= GOAL OF THE EXERCISE =
What is the number of lines in the data that contain "coverage"? Respond with nothing else.

= MATERIAL FOR THIS EXERCISE =
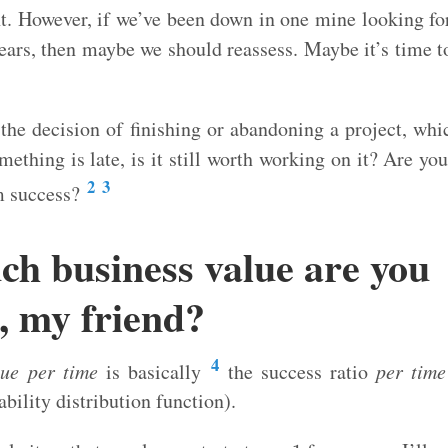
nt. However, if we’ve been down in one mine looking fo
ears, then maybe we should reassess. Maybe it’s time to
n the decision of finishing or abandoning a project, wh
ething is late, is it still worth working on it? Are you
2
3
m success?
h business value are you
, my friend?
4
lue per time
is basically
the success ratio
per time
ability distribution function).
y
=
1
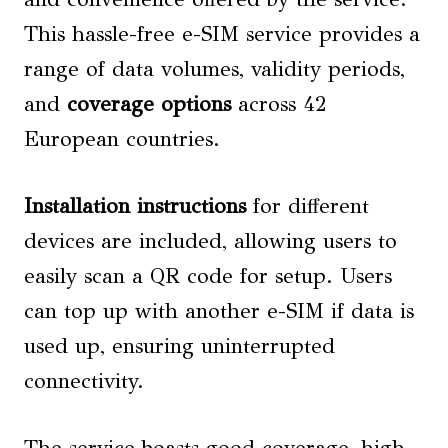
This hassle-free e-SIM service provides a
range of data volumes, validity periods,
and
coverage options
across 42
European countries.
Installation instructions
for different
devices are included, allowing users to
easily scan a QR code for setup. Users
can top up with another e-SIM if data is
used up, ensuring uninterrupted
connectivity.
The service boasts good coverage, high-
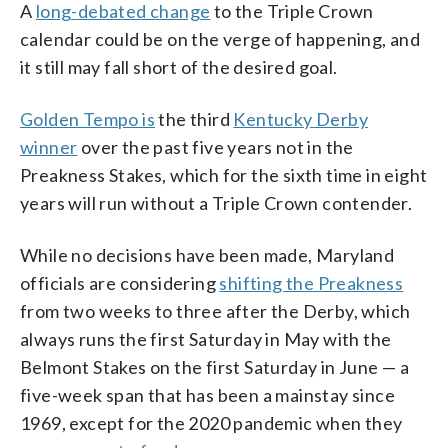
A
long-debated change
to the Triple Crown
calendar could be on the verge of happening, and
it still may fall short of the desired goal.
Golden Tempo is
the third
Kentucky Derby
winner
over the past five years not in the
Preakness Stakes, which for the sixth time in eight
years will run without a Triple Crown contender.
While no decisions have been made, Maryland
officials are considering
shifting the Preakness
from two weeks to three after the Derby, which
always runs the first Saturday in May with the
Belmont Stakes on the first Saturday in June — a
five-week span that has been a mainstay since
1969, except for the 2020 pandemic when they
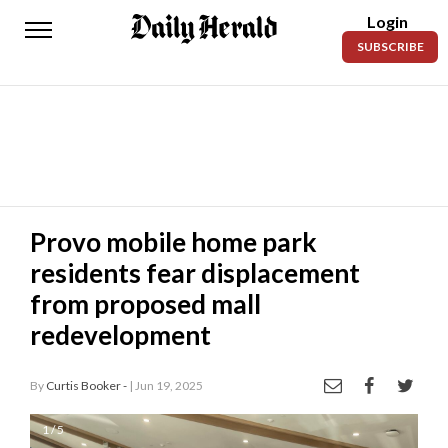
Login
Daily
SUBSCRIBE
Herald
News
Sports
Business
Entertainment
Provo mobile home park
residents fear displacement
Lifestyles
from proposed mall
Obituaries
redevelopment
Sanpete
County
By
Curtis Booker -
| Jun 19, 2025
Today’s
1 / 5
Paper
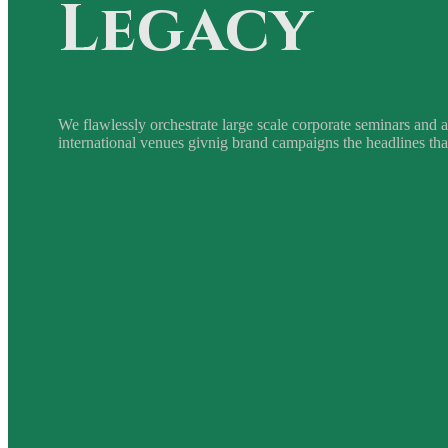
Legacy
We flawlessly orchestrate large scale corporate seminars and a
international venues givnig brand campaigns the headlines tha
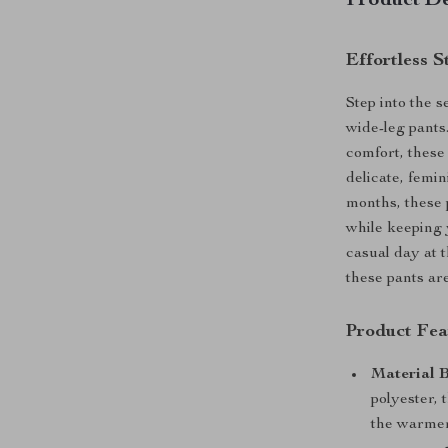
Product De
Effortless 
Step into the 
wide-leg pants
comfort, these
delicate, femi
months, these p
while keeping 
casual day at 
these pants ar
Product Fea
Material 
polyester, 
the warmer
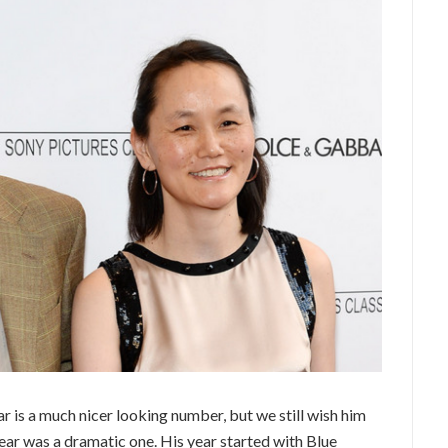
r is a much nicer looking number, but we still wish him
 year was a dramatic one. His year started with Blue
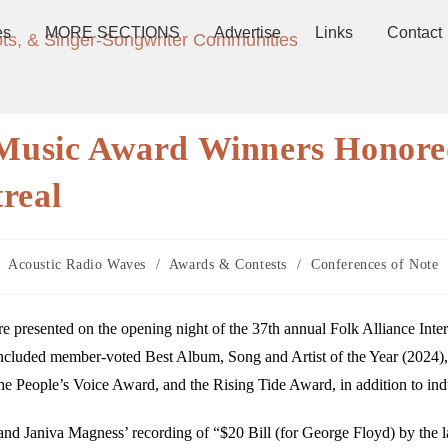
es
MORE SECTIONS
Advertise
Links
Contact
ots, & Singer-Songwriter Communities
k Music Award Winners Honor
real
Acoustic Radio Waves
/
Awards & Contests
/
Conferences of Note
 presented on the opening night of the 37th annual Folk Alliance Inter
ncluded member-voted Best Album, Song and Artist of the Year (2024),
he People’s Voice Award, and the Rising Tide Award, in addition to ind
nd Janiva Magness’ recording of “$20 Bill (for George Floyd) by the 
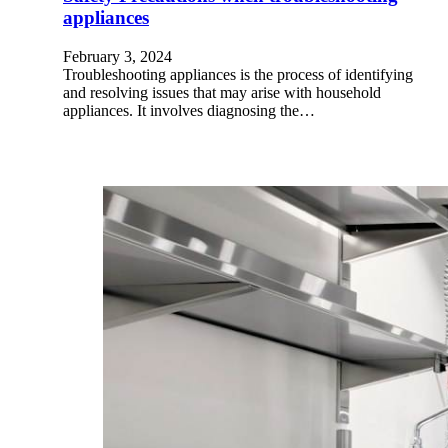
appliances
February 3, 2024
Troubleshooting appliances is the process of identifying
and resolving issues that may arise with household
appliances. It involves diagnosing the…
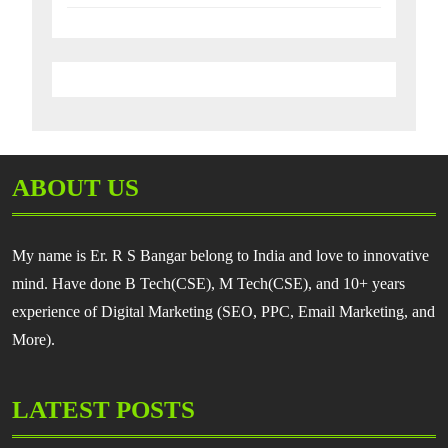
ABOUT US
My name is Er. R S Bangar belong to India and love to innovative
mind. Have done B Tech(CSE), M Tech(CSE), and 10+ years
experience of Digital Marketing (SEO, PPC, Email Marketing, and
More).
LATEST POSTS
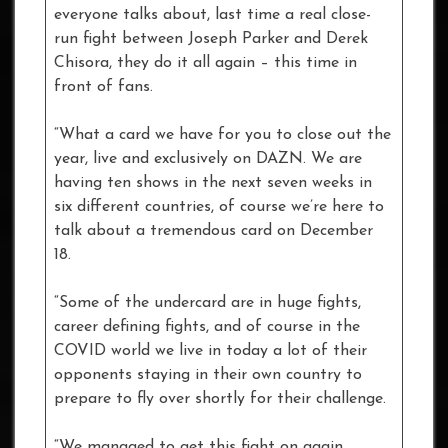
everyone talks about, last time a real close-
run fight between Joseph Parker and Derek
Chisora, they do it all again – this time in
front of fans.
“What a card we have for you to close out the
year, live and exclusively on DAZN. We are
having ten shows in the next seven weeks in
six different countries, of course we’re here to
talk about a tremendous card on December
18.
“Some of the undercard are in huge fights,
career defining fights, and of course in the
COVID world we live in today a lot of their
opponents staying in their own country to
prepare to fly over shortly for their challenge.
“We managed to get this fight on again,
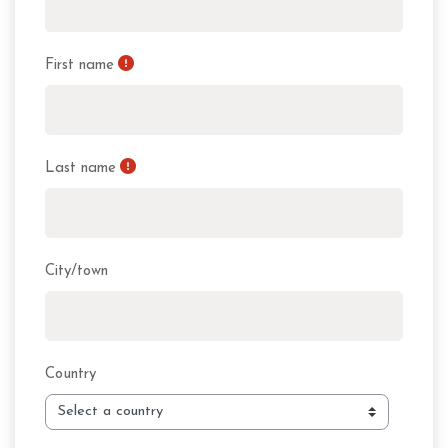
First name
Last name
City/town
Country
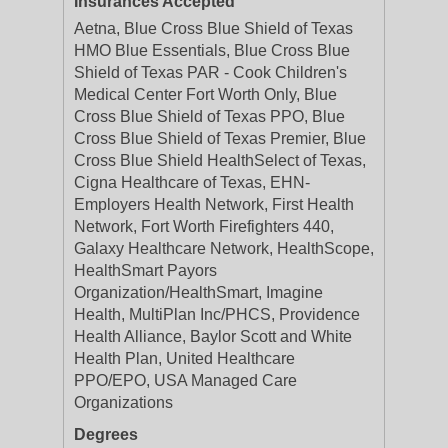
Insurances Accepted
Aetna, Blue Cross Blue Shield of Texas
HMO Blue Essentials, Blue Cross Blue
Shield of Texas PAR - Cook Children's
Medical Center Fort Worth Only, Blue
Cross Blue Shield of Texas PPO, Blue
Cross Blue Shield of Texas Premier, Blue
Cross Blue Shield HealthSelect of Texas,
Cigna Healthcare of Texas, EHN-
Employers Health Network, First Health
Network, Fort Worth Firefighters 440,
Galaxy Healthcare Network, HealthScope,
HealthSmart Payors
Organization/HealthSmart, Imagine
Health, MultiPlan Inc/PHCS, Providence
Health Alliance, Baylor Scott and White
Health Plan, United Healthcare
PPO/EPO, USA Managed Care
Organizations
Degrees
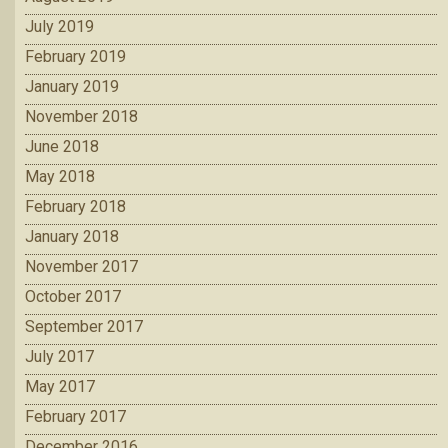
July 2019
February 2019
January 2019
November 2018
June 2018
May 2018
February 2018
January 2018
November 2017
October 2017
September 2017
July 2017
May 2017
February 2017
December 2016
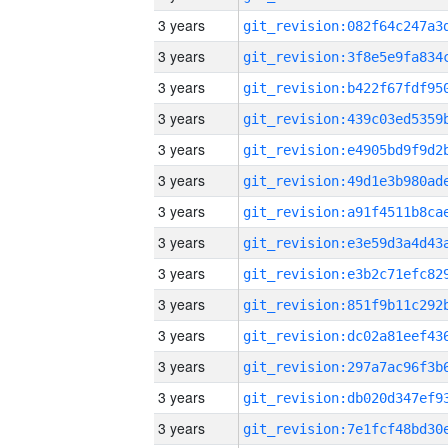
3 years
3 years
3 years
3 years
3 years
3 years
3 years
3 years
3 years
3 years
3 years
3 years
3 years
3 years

= EXERCISE OUTPUT =
2